Cryptocurrencies being used for 'made to order' online child sex abuse, warns Unicef
Paedophiles are using cryptocurrencies to enable child trafficking and 'made to order' online child sex abuse, a Unicef report has found.
The new findings by the United Nations organisation for children found that around 71pc of young people are online compared to 48pc of the entire population.
One in every three people using the internet is a child.
However, Unicef said that "too little is done to protect them from the perils of the digital world and to increase their access to safe online content" in its flagship end-of-year report.
The organisation pointed to the increasing sale and supply of child pornography images as particularly worrying.

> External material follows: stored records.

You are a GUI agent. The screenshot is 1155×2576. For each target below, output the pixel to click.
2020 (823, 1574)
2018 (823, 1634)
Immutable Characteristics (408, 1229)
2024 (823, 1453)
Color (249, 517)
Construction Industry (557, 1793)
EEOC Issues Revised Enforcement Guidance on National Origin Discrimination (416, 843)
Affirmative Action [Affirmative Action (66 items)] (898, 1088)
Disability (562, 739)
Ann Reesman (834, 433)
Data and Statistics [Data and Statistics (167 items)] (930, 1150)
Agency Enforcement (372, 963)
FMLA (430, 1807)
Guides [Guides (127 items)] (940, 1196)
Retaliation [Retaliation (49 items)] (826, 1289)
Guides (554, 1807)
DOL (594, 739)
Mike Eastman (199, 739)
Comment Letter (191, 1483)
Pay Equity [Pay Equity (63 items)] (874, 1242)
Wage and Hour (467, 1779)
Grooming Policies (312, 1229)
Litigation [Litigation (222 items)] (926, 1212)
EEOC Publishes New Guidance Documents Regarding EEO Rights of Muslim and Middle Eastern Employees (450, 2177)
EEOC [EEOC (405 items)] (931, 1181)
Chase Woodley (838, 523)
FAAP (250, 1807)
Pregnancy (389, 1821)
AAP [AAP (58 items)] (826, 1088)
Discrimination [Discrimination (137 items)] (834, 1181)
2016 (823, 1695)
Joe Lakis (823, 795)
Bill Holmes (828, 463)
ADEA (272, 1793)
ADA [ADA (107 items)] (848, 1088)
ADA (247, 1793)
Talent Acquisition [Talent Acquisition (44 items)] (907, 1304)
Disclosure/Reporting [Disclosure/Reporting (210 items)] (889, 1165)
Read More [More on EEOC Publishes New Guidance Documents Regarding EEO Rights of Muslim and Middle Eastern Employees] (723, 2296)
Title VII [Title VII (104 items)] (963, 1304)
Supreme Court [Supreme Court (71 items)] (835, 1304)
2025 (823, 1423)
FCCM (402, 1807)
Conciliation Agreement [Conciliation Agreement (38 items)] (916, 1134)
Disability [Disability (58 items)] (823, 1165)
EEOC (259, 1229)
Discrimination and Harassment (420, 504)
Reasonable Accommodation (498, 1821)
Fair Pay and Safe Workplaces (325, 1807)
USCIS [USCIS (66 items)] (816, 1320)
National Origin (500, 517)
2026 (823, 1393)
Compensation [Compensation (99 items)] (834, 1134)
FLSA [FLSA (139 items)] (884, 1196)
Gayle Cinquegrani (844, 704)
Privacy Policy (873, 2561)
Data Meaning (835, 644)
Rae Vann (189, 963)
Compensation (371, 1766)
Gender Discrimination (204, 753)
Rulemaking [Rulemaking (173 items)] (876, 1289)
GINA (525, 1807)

They indicated that criminals are now capable of purchasing explicit images such as these without being traced.
"Digital networks like the Dark Web and cryptocurrencies such as bitcoin are enabling the worst forms of exploitation and abuse, including trafficking and 'made to order' online child sexual abuse," the report said.
Meanwhile, the report added that predators can more easily make contact with children online using anonymous accounts on social media or gaming profiles.
Around 33pc of children surveyed worldwide as part of the report said unwanted sexual content was their biggest dislike about the internet.
Responding to the findings, Unicef executive director Anthony Lakes said there was a serious challenge in fighting the dangers of the online world.
He explained that the use of cryptocurrencies and the Dark Web had made it much easier for criminals to conceal the trafficking of children and such explicit images.
"For better and for worse, digital technology is now an irreversible fact of our lives," Mr Lakes said.
"In a digital world, our dual challenge is how to mitigate the harms while maximising the benefits of the internet for every child."
Another issue with the web noted by the organisation included the increased use of mobile phones by children.
Unicef said personal phones were making it more difficult for parents to monitor what their children were getting up to online.
In its report, Unicef made a number of recommendations in order to combat the challenges.
It said children needed to be put to the forefront of any digital policy making.
"The internet was designed for adults, but it is increasingly used by children and young people - and digital technology increasingly affects their lives and futures," Mr Lake said.
"So digital policies, practices, and products should better reflect children's needs, children's perspectives and children's voices."
The report also recommended that children be taught in schools to be digitally literate to "keep them informed, safe and engaged online".
Mr Lake also said children in developing countries must have access to digital technology.
"By protecting children from the worst digital technology has to offer and expanding their access to the best, we can tip the balance for the better," he said.
African youths are the least digitally connected, with around 60pc not having access compared to only 4pc in Europe.
The report also pointed out that children were using this technology at an increasingly younger age, with results from some countries finding that children as young as 15 were just as likely to use the internet as an adult over the age of 25.